En el corazón de la naturaleza existe un pequeño ser cuya rutina diaria contribuye al renacimiento constante de los bosques. No utiliza herramientas, no sigue planes, ni es consciente de su rol, pero sin él, millones de árboles no existirían. Su tarea, inadvertida y repetitiva, es una de las claves más subestimadas en la lucha contra el cambio climático.
Una acción involuntaria que cambia el planeta

Cada otoño, un diminuto mamífero se convierte en jardinero sin saberlo. Las ardillas, en su instinto de supervivencia, almacenan frutos secos y semillas bajo tierra para alimentarse en invierno. Pero la memoria no siempre las acompaña. Muchas de esas semillas quedan olvidadas, y meses después, brotan como nuevos árboles.
Esta sencilla acción tiene consecuencias gigantescas: permite que los bosques se regeneren de forma natural. Las raíces de esos árboles ayudan a estabilizar el suelo, frenan la erosión y ofrecen refugio y alimento a otras especies. Sin esta rutina de las ardillas, muchos ecosistemas quedarían más expuestos y deteriorados.
El papel que cumplen en la expansión forestal y el equilibrio natural es tan importante como el de algunos programas de reforestación impulsados por humanos, pero con un alcance silencioso y constante.
Un perfil que pocos conocen

Aunque solemos imaginar a las ardillas correteando por ramas, su diversidad es mucho más amplia. En el mundo existen unas 200 especies diferentes, presentes en casi todos los continentes. Desde la minúscula ardilla pigmea africana de apenas 13 centímetros, hasta la enorme ardilla gigante hindú que roza el metro de largo, todas comparten una característica clave: sus dientes crecen sin parar.
Su dieta incluye semillas, nueces, frutas, flores, hojas e incluso insectos o huevos. Algunas especies son solitarias, mientras que otras viven en grupo y se comunican mediante silbidos cuando detectan peligros. Además, pueden tener entre dos y ocho crías varias veces al año, lo que las hace abundantes y fundamentales en su entorno.
Las ardillas pueden clasificarse en tres tipos: las de árbol, que saltan de rama en rama con agilidad; las de suelo, que prefieren vivir en madrigueras bajo tierra; y las voladoras, que, aunque no vuelan realmente, planean de un árbol a otro gracias a una membrana entre sus extremidades.
La importancia de lo invisible

Pocas veces se reconoce el impacto real que un animal tan pequeño puede tener sobre el equilibrio ambiental.

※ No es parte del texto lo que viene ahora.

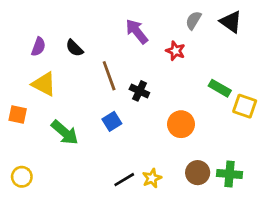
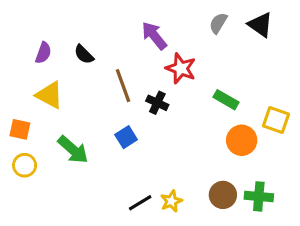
red star: (175, 51) -> (181, 68), moved, size x1.4
green rectangle: (220, 88) -> (226, 100), moved
orange circle: (181, 124) -> (242, 140), moved
yellow circle: (22, 177) -> (25, 165), moved

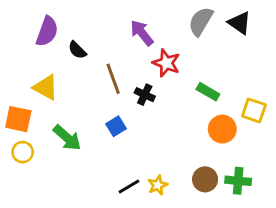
gray semicircle: (218, 23) -> (201, 21), size x1.5
purple semicircle: (43, 53) -> (47, 31), moved, size x1.5
orange square: (20, 129) -> (18, 119), size x1.4

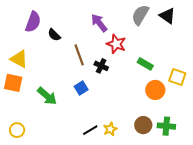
yellow triangle: (46, 87) -> (19, 59), moved
yellow circle: (23, 152) -> (17, 130), moved

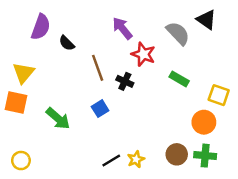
gray semicircle: (140, 15) -> (178, 33), moved, turned 105
yellow triangle: (19, 59) -> (23, 73), turned 42
orange circle: (155, 90) -> (204, 122), moved

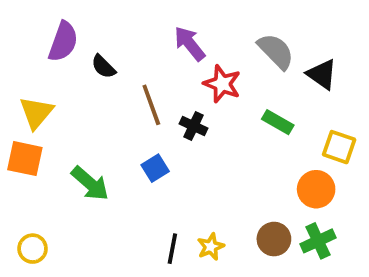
black triangle: (206, 20) -> (322, 74), moved
green cross: (205, 156) -> (318, 241), turned -30
black line: (111, 161) -> (172, 249), turned -48

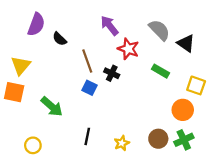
blue square: (155, 168) -> (89, 88), moved, turned -32
yellow circle: (33, 249) -> (33, 145), moved
black line: (172, 249) -> (87, 136), moved

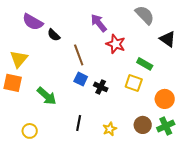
purple semicircle: (36, 24) -> (33, 22), turned 100
gray semicircle: (159, 30) -> (145, 15), moved
black cross: (112, 73) -> (101, 87), moved
yellow square: (196, 85) -> (134, 83), moved

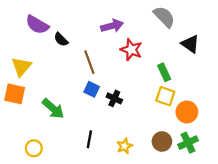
purple arrow: (99, 23) -> (112, 26), turned 114
green rectangle: (145, 64) -> (164, 72), turned 35
yellow square: (134, 83) -> (165, 96), moved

Las ardillas, a través de su comportamiento instintivo, están ayudando a construir el futuro verde del planeta. Su olvido se convierte en semilla. Su rutina se transforma en bosque.
La próxima vez que veas una ardilla cruzar un parque o esconder una nuez bajo tierra, recuerda: puede que esté sembrando el próximo pulmón verde de la Tierra sin siquiera saberlo.